1.085/12.336: Air Pollution and Atmospheric Chemistry
Provides a working knowledge of basic air quality issues, with emphasis on a multidisciplinary approach to investigating the sources and effects of pollution. Topics include emission sources; atmospheric chemistry and removal processes; meteorological phenomena and their impact on pollution transport at local to global scales; air pollution control technologies; health effects; and regulatory standards. Discusses regional and global issues, such as acid rain, ozone depletion and air quality connections to climate change.
Instructor: Colette Heald
12.104 Geochemistry of the Earth and Planets
Prereq: Calculus II (GIR)
Focuses on the processes that create chemical variability in the solid and fluid Earth, the moon, and meteorites. Includes nucleosynthesis, cosmochemistry, and basic geochemical concepts. Thermodynamics and phase equilibria are introduced and applied to problems of melting solid planetary interiors and the evolution of the Earth’s hydrosphere.
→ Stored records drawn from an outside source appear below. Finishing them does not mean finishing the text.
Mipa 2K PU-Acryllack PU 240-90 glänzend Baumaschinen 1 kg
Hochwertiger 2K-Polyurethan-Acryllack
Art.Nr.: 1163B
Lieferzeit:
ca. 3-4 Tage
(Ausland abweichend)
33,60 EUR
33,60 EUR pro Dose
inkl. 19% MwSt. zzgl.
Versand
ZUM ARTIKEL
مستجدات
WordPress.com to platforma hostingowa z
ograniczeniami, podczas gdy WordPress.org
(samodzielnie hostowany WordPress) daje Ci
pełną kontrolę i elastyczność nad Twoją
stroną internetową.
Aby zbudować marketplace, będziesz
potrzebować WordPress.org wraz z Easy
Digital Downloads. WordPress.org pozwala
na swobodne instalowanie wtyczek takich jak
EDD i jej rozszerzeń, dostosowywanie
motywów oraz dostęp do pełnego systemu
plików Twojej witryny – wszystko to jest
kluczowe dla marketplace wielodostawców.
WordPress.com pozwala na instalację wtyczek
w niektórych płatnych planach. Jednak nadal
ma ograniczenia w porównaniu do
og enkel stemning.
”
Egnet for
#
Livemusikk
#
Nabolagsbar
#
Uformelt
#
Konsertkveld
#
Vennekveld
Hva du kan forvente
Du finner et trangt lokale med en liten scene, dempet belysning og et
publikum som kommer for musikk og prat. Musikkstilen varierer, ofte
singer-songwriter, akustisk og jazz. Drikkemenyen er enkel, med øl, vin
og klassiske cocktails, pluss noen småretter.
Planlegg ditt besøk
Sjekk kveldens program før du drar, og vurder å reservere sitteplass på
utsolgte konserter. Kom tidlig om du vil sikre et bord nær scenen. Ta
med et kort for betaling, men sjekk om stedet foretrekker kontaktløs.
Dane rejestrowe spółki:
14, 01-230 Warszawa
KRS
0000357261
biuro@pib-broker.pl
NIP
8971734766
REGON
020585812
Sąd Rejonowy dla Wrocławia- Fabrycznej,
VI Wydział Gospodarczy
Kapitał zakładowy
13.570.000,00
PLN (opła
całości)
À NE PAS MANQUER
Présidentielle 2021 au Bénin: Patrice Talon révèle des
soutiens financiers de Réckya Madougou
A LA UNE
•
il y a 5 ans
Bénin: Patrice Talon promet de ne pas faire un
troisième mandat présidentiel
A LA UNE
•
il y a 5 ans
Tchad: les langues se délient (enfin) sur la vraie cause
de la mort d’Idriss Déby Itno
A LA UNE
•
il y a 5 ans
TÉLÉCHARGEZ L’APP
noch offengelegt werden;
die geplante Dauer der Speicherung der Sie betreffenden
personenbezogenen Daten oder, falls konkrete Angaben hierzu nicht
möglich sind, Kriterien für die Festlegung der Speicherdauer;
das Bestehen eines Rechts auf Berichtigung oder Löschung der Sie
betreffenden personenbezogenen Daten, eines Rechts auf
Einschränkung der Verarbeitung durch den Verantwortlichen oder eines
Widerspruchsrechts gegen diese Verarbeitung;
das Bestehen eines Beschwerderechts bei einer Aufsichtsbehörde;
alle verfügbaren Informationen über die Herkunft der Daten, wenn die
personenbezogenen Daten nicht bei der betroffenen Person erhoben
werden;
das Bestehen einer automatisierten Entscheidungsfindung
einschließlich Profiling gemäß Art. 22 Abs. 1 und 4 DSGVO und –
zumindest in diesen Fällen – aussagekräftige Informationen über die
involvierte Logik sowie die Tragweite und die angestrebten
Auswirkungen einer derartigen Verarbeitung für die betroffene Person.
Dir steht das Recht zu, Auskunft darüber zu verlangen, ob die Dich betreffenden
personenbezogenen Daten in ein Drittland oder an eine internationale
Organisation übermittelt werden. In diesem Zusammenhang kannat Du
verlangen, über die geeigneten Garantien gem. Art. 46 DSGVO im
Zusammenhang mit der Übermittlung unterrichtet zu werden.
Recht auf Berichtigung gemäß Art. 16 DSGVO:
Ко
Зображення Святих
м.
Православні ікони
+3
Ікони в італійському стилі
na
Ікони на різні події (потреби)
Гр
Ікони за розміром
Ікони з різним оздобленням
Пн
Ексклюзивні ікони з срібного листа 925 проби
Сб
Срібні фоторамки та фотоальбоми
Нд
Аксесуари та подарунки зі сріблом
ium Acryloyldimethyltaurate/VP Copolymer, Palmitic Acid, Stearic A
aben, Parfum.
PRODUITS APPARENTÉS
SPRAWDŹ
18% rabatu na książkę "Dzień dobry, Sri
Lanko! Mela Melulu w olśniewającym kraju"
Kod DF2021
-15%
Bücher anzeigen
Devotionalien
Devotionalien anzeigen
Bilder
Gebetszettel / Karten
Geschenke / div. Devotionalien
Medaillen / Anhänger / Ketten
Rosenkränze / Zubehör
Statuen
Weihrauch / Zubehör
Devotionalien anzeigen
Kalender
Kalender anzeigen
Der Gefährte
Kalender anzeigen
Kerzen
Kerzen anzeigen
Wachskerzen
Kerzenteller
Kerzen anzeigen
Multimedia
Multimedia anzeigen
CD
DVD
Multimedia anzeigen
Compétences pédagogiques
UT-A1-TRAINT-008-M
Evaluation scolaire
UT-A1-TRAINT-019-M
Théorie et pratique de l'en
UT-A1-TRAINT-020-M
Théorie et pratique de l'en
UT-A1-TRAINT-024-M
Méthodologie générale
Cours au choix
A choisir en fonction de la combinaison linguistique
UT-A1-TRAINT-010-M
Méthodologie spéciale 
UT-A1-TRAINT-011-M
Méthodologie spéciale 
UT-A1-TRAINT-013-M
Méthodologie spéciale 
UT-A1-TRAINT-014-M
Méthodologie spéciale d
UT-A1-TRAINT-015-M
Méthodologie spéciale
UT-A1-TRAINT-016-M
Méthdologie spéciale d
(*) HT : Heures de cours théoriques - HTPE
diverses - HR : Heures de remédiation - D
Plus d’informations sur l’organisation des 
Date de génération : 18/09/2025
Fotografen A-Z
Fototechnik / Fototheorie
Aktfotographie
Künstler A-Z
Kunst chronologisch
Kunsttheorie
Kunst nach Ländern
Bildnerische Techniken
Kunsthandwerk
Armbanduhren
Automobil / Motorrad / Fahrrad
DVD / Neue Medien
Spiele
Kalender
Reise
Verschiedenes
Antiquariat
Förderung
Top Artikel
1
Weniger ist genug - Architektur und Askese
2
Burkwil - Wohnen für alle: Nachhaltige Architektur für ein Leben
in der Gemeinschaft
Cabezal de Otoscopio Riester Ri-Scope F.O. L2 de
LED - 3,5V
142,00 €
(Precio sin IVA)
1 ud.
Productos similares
Radiogenic and stable isotopic systems are used to document the timing of planetary formation and differentiation, formation, and evolution of volcanoes and continental crust, and to understand interactions between the solid and fluid Earth.
Instructor: Shuhei Ono
12.306 Atmospheric Physics and Chemistry
Prereq: 5.61, 18.075, or permission of instructor
Introduction to the physics and chemistry of the atmosphere including experience with computer codes. Aerosols and theories of their formation, evolution, and removal. Gas and aerosol transport from urban to continental scales. Coupled models of radiation, transport, and chemistry. Solution of inverse problems to deduce emissions and removal rates. Emissions control technology and costs. Applications to air pollution and climate. Students taking the graduate version complete different assignments.
Instructor: Ron Prinn
12.335 Experimental Atmospheric Chemistry
Prereq: Chemistry (GIR)
Introduces the atmospheric chemistry involved in climate change, air pollution, and ozone depletion using a combination of interactive laboratory and field studies and simple computer models. Uses instruments for trace gas and aerosol measurements and methods for inferring fundamental information from these measurements. Provides instruction and practice in written and oral communication. Students taking the graduate version complete different assignments.
Instructors: Ron Prinn, Shuhei Ono and Dan Cziczo
12.340: Global Warming Science
Prereq: Physics I (GIR),Calculus I (GIR), or permission of instructor; Coreq: 5.60
Provides students with a scientific foundation of anthropogenic climate change and an introduction to climate models. Focuses on fundamental physical processes that shape climate (e.g. solar variability, orbital mechanics, greenhouse gases, atmospheric and oceanic circulation, and volcanic and soil aerosols) and on evidence for past and present climate change. Discusses material consequences of climate change, including sea level change, variations in precipitation, vegetation, storminess, and the incidence of disease. Examines the science behind mitigation and adaptation proposals.
Instructor: Kerry Emanuel, Sarah Seager, Dan Cziczo
12.385: Environmental Science and Society
Prereq: 12.806, 12.807, or permission of instructor
U (Fall, new in 2012, meet with 12.885)
Stresses integration of central scientific concepts in environmental science and their connections to societal actions. Places emphasis on identifying and intercomparing the scientific foundation of environmental problems and proposals for their solution. Through lectures, independent study, group discussions, and periodic research reports, students produce an in-depth overview and critique of case studies in environmental problems and human actions. Illuminates commonalities and differences between past and present successes and impediments in dealing with environmental decisions. Potential topics include ozone depletion, global warming, acid rain, and smog. Students taking the graduate version complete different assignments.
Instructor: Susan Solomon
12.387 People and the Planet: Environmental Governance and Science
U (Fall, odd years)
Introduces governance and science aspects of complex environmental problems and approaches to solutions. Introduces quantitative analyses and methodological tools to analyze environmental issues that have human and natural components. Demonstrates concepts through a series of in-depth case studies of environmental governance and science problems. Students develop writing, quantitative modeling, and analytical skills in assessing environmental systems problems and developing solutions. Through experiential activities, such as modeling and policy exercises, students engage with the challenges and possibilities of governance in complex, interacting systems, including biogeophysical processes and societal and stakeholder interactions.